# firewall intrusion alert



## okeee (May 14, 2006)

I use Agnitum Outpost and all of a sudden I received this message:

17:14:26 Intruder blocked Rst attack detected from 211.210.231.163 -> 211.210.231.163

I'm quite worried, does this mean that someone tried to hack the pc, and the firewall prevented it? Do I need to take some action?


----------



## A-Nick4me (Jul 31, 2006)

okeee said:


> I'm quite worried, does this mean that someone tried to hack the pc, and the firewall prevented it? Do I need to take some action?

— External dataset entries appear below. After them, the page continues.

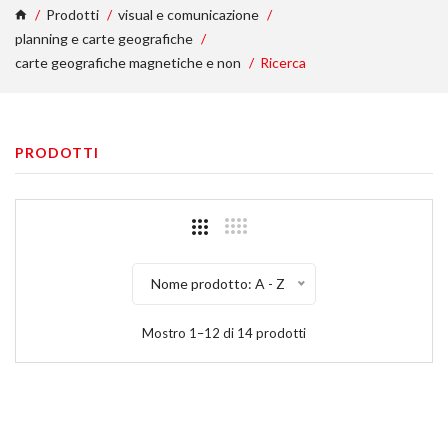
Prodotti
visual e comunicazione
planning e carte geografiche
carte geografiche magnetiche e non
Ricerca
PRODOTTI
Nome prodotto: A - Z
Mostro 1–12 di 14 prodotti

If a hacker attempted to access your computer (which may or may not be the situation).... Is that not one of the main reasons for installing a firewall?
However there might be cause, or some wisdom in worrying if you did not have a firewall installed.


----------



## johnwill (Sep 26, 2002)

If you enable firelwall logging, you'll get these all the time. The ones you have to worry about are the ones that the firewall *doesn't* announce! :grin:


----------



## okeee (May 14, 2006)

can IP be changed, so that it seems that the IP is from somewhere else? Such as, someone in Sweden changing his IP-adres in an IP-adres from Korea, so that he can't be tracked?


----------



## johnwill (Sep 26, 2002)

If they go through proxy servers, it's possible.


----------